Forgot Password
Pentax Camera Forums Home
 

Reply
Show Printable Version 104 Likes Search this Thread
11-01-2012, 09:27 PM   #376
Veteran Member




Join Date: Feb 2011
Posts: 4,873
QuoteOriginally posted by Cannikin Quote
I'll state this again, this was a comparison showing a 7.5 year old 8 mp APS-C vs a 21 mp FF. Even though the APS-C test is already severely handicapped with 1.62x less linear resolution, it still manages to show higher absolute resolution.
I read you the first time. Both cameras have the same pixel density. Both show a lens that, at f/1.2, is limited by the lens' ability to resolve rather than the density of the pixels.

QuoteOriginally posted by Cannikin Quote
Repeat the test with any modern 16/18/24 mp APS-C sensor, and the APS-C border will have higher absolute resolution at any aperture, not just <f/2.0.
I disagree. Even in this extreme case (an f/1.2 lens at f1.2) it's not like the border performance of the APS-C is spectacular. At f/2.8, any equivalent-pixel-density FF will beat the APS-C, and at f/5.6 the FF will trounce the APS-C.

On top of that, I'm not even sure I care that an f/1.2 lens at f/1.2 has poor border performance. If I'm running the lens at f/1.2 it's so less things are in focus, and 90+% of the time the focus is going to be at the center.


Last edited by ElJamoquio; 11-01-2012 at 10:57 PM.
11-02-2012, 12:46 PM   #377
Veteran Member




Join Date: Mar 2010
Location: SW Washington
Posts: 833
QuoteOriginally posted by ElJamoquio Quote
I read you the first time. Both cameras have the same pixel density. Both show a lens that, at f/1.2, is limited by the lens' ability to resolve rather than the density of the pixels.

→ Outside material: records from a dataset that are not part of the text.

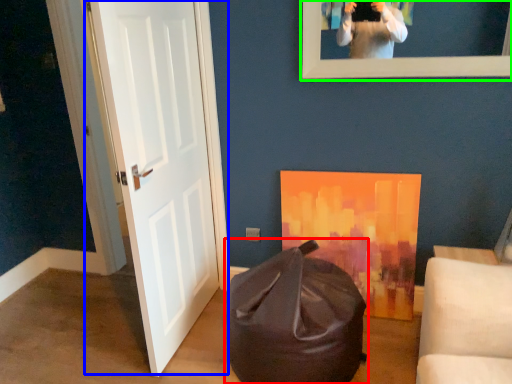 Question: Considering the real-world distances, which object is closest to bean bag chair (highlighted by a red box)? door (highlighted by a blue box) or picture frame (highlighted by a green box).

Choices:
 (A) door
 (B) picture frame

Answer: (A) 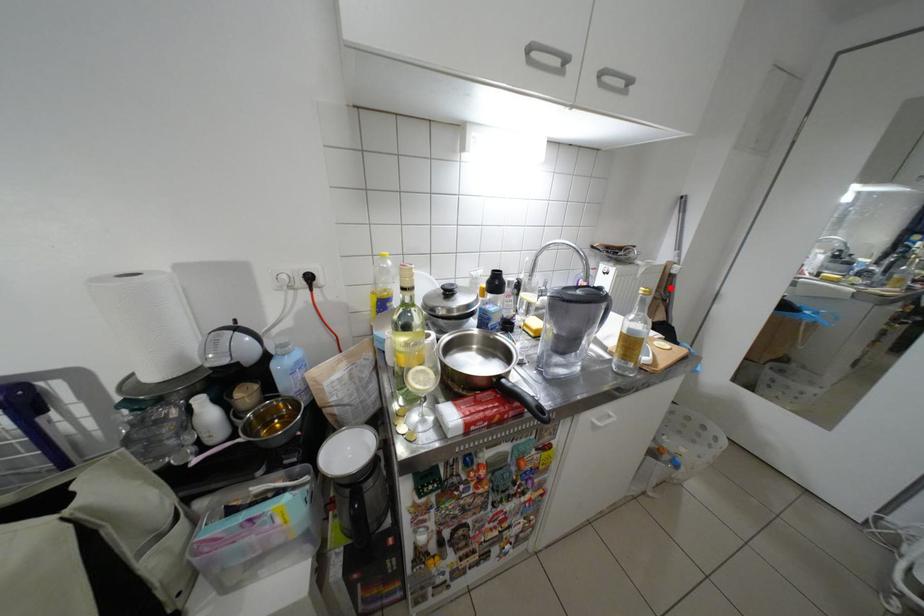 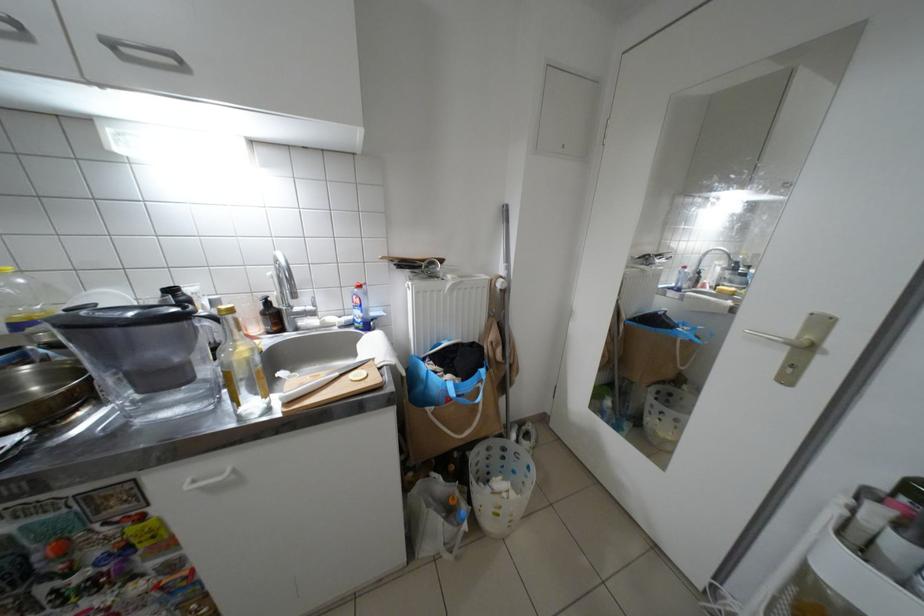 Question: I am providing you with two images of the same scene from different viewpoints. In image1, a red point is highlighted. Considering the same 3D point in image2, which of the following is correct?

Choices:
 (A) It is closer
 (B) It is farther

Answer: (A)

I disagree. Even in this extreme case (an f/1.2 lens at f1.2) it's not like the border performance of the APS-C is spectacular. At f/2.8, any equivalent-pixel-density FF will beat the APS-C, and at f/5.6 the FF will trounce the APS-C.
When did this become a discussion of equal pixel density? That's not how LW/PH works.

If you want to compare absolute LW/PH numbers across systems (a really bad idea in the first place), you need to know that the numbers scale by total linear pixels, not by physical pixel density. The denominator "PH" stands for "picture height", meaning the numbers are normalized with regard to sensor size. In practice this means the test chart is shot such that it has the same extent viewed at the same image size. The APS-C test is not a crop of the FF test. This means a 24mp APS-C sensor and 24mp FF will have the same theoretical LW/PH limit. Notice Photozone has the NEX-7 and D3X graphs/numbers scaled very similarly (the difference being the weaker AA filter on the D3X).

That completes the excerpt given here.